Source records
-----

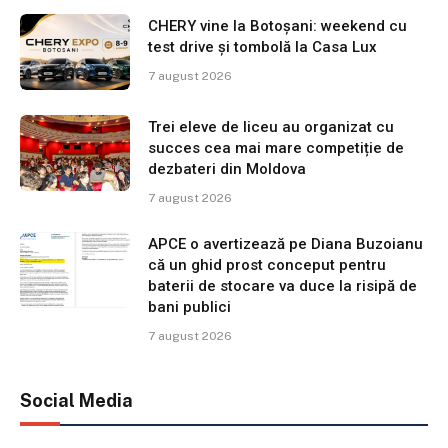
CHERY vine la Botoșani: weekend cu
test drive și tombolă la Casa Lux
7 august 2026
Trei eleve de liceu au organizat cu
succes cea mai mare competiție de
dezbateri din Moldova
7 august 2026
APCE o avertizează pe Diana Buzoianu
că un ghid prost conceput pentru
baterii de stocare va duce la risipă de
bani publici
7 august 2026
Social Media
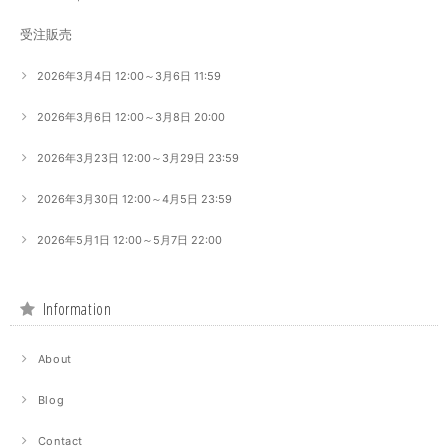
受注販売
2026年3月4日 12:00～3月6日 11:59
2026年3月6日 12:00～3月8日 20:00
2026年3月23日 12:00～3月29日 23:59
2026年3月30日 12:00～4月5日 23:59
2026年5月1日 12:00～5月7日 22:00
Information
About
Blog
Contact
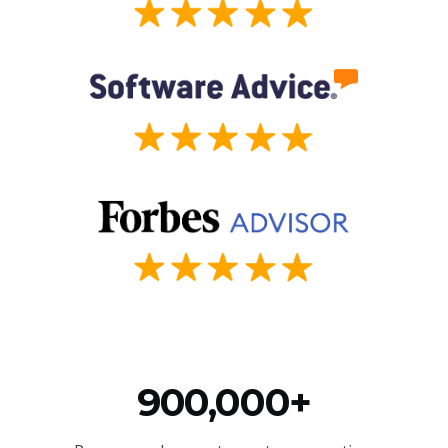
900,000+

-----

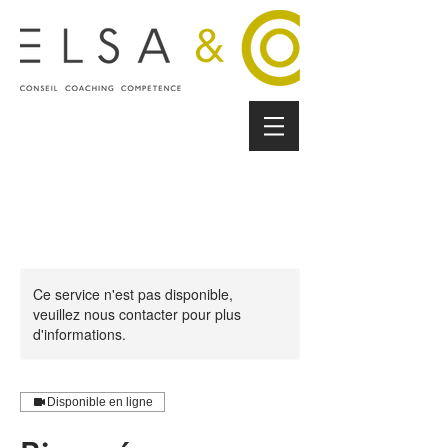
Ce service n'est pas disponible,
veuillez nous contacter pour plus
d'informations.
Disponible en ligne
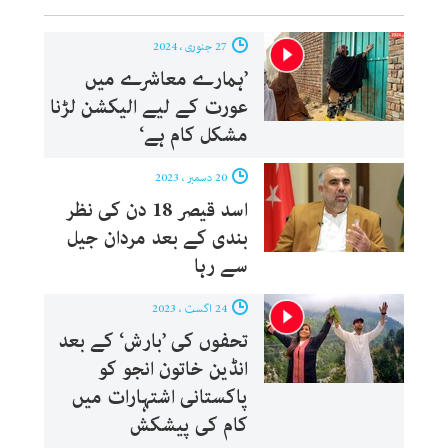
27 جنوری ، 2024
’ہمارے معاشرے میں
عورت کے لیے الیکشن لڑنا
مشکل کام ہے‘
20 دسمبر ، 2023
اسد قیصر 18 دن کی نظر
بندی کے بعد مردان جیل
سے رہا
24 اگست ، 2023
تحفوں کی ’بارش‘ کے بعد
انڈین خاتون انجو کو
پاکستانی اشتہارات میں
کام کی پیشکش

-----

*Your assignment*: All lines above from the line with "بندی کے بعد مردان جیل" through the line with "کام کی پیشکش", both included, are to be set down exactly, with nothing else.

*Exercise answer*:
بندی کے بعد مردان جیل
سے رہا
24 اگست ، 2023
تحفوں کی ’بارش‘ کے بعد
انڈین خاتون انجو کو
پاکستانی اشتہارات میں
کام کی پیشکش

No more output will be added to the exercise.